Life Does Not Begin at Conception

An article at The Federalist on the recently released U.S. Department of Health and Human Services (HHS) 2018-2022 Plan contains and perpetuates a confusion. Under the heading of Organizational Structure HHS states that:
HHS accomplishes its mission through programs and initiatives that cover a wide spectrum of activities, serving and protecting Americans at every stage of life, beginning at conception.
The author of the Federalist article, Heather Prude, interprets this to mean that HHS affirms that life begins at conception, but whether that's the intent of the drafters of the document or not, that's not what the above passage says. The construction of the sentence is such that it clearly affirms that protection of life will begin at conception.

This is an important distinction because too often the debate over abortion has been muddied over fruitless disagreements about "when life begins," and the concept of a person is confused with the concept of a living entity. The fact is, life is a continuum. It doesn't begin with conception, much less birth.

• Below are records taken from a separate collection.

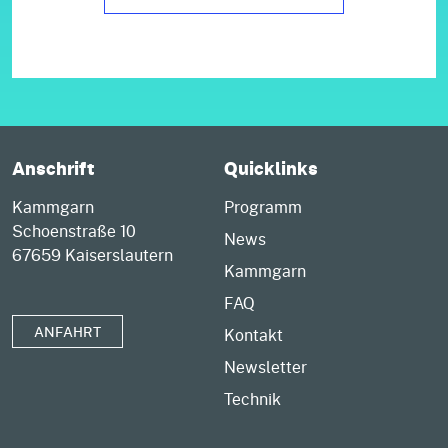
Anschrift
Quicklinks
Kammgarn
Programm
Schoenstraße 10
News
67659 Kaiserslautern
Kammgarn
FAQ
ANFAHRT
Kontakt
Newsletter
Technik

The gametes produced in the bodies of one's parents are living cells. One's parents are themselves living organisms when they produce those cells. The gametes fuse at conception to produce a living conceptus, which develops into a living embryo, fetus, and ultimately a newborn. There is no stage along the way at which life "begins."

The phrase itself makes no sense biologically since, whether one takes the view of a naturalist or of a theist, life had a single, unique beginning in some event in the remote past and has been unbroken and continuous in leading to each one of us ever since.

The real question is not when life begins, but at what point does a living entity become a legal person subject to all the rights and protections of the law, including the right to life? The HHS document establishes that it will be government policy to assume that the onset of personhood occurs at conception. Prude writes:
The debate over the personhood of unborn children has been a central issue of the abortion debate. Ever since Roe v. Wade in 1973, pro-life advocates have been trying to establish constitutionally protected rights for the unborn. In the ruling’s majority opinion, Justice Harry Blackmun wrote that Roe v. Wade would collapse if “the fetus is a person.”
Modern abortion jurisprudence has unfortunately declared personhood to be a de facto consequence of birth. An individual becomes a person when he or she is born and lacks the right to life prior to that. At least half the country thinks that's a philosophically and biologically indefensible position, and now the HHS for the first time in many decades seems to agree with them.

The document is still a draft and is open to public comment for two more weeks. If it's approved, it will supplant the Obama administration’s previous five-year plan.